In this dissertation, we consider two paradigms; static networks, in which the states of the agents remain the same throughout the data collection and inference processes, and dynamic networks, where at some unknown time instant during the monitoring process the state of the network changes and we want to detect such changes with minimum delay. For static networks, we start by considering a setting in which each agent is either normal or an outlier according to a dependency kernel and aim to detect an outlier agent with the minimum number of samples by performing a linear search. Then we extend the results to the setting in which the dependency kernel parameters are unknown, and the goal is to estimate these parameters besides detecting the outliers. Also, we consider detection of local and global correlation structures hidden in a network via data-adaptive data collection techniques. For dynamic networks, we first consider a fully sequential change-point detection under the sampling budget constraint. Specifically, we assume that only a subset of the agents can be observed at each time instant and we want to characterize the optimal sampling strategy as well as the change-point detection rules. Next, we consider a setting in which the network undergoes multiple changes and aim to detect one of those changes in a short window after the change. This is in contrast to the previous setting in which we want to minimize the delay in detecting the change, but the delay can go to infinity. For each problem, fully dynamic data collection strategies are designed through sequential analysis and the number of samples, the order of sampling and the final decision rules (detection or estimation action) are characterized.

Sequential methods have been studied extensively for analyzing one information source that generates a time series of data.
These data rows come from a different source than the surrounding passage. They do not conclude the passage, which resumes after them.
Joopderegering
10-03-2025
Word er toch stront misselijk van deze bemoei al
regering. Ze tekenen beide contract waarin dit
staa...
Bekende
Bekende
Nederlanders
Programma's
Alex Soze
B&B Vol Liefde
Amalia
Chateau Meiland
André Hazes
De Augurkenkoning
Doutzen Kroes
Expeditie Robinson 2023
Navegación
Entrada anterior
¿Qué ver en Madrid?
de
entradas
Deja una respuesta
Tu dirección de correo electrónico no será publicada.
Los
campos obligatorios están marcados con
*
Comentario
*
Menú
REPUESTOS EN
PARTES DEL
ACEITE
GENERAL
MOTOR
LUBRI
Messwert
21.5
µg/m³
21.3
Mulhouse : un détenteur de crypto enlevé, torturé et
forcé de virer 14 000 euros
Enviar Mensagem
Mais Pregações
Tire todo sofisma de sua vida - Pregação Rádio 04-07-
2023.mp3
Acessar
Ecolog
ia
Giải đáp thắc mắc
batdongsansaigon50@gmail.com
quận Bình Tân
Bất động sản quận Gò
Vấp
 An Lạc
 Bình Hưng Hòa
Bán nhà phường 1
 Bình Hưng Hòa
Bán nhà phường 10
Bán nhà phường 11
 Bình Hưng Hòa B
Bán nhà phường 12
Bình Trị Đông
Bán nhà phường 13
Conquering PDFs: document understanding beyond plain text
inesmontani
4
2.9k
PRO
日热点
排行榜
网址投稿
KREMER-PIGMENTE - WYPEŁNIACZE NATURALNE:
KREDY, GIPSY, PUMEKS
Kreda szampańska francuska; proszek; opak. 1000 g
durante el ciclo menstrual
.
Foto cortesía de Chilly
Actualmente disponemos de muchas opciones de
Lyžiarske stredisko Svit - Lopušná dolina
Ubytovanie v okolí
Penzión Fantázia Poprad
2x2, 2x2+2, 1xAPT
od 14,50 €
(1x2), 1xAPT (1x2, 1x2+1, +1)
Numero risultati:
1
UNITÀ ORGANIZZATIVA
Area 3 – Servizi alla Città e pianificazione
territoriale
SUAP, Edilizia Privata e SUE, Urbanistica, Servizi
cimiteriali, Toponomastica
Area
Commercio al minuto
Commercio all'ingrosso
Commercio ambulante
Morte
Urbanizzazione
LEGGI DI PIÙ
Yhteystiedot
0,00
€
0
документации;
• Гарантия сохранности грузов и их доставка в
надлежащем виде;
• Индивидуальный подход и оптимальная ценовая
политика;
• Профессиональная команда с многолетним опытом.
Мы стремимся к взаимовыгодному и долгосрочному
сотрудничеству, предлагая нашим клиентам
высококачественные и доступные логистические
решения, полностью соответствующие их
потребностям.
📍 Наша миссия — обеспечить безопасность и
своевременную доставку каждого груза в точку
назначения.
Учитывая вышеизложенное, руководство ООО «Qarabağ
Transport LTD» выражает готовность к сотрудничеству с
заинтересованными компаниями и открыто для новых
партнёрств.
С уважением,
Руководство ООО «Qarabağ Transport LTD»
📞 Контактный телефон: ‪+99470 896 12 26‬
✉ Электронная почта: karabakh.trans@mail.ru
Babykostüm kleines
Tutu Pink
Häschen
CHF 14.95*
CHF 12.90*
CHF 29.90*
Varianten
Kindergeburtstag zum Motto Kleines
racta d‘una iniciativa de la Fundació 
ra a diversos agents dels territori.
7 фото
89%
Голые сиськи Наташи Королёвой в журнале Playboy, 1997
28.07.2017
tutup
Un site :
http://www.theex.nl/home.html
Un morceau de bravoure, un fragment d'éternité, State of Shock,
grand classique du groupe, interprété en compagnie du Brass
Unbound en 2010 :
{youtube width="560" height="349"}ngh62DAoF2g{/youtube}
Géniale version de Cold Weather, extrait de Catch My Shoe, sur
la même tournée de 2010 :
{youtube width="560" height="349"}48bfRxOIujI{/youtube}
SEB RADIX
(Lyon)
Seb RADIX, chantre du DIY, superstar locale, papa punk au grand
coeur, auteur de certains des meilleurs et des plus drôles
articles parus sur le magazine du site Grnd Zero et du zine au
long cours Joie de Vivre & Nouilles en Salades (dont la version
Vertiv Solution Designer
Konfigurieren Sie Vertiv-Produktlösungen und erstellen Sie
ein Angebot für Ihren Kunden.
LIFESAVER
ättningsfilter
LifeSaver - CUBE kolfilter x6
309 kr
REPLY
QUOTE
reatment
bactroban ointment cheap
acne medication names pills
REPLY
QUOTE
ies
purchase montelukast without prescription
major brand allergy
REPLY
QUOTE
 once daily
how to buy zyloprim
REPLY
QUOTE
When facing networks of information sources, the existing literature usually treats each constituent module as an independent source of data. The goal of this dissertation is to extend the state of the art to the networked-data and develop new tools for analyzing such interacting modules by accounting for their underlying dependency structures.

In this dissertation, we develop data-adaptive decision-making strategies for performing statistical learning and inference tasks over networked-data. Driven by advances in information sensing and data acquisition, many application domains have evolved towards networks of interconnected information sources, which are constantly processed for various decision-making purposes. Induced by their physical couplings, such sources generate data streams that often follow a dependency kernel. The couplings and the associated dependency kernels can represent, for instance, the adjacency of modules in physical networks, the interaction of subscribers in social networks, or the electrical connectivity of buses in power grids. Determining and leveraging the co-dependence of data in such networks significantly influences the design of inference rules, which makes it imperative to incorporate the dependency kernels into the decision rules. Also, inference over a network becomes more efficient by accounting for such correlation structures.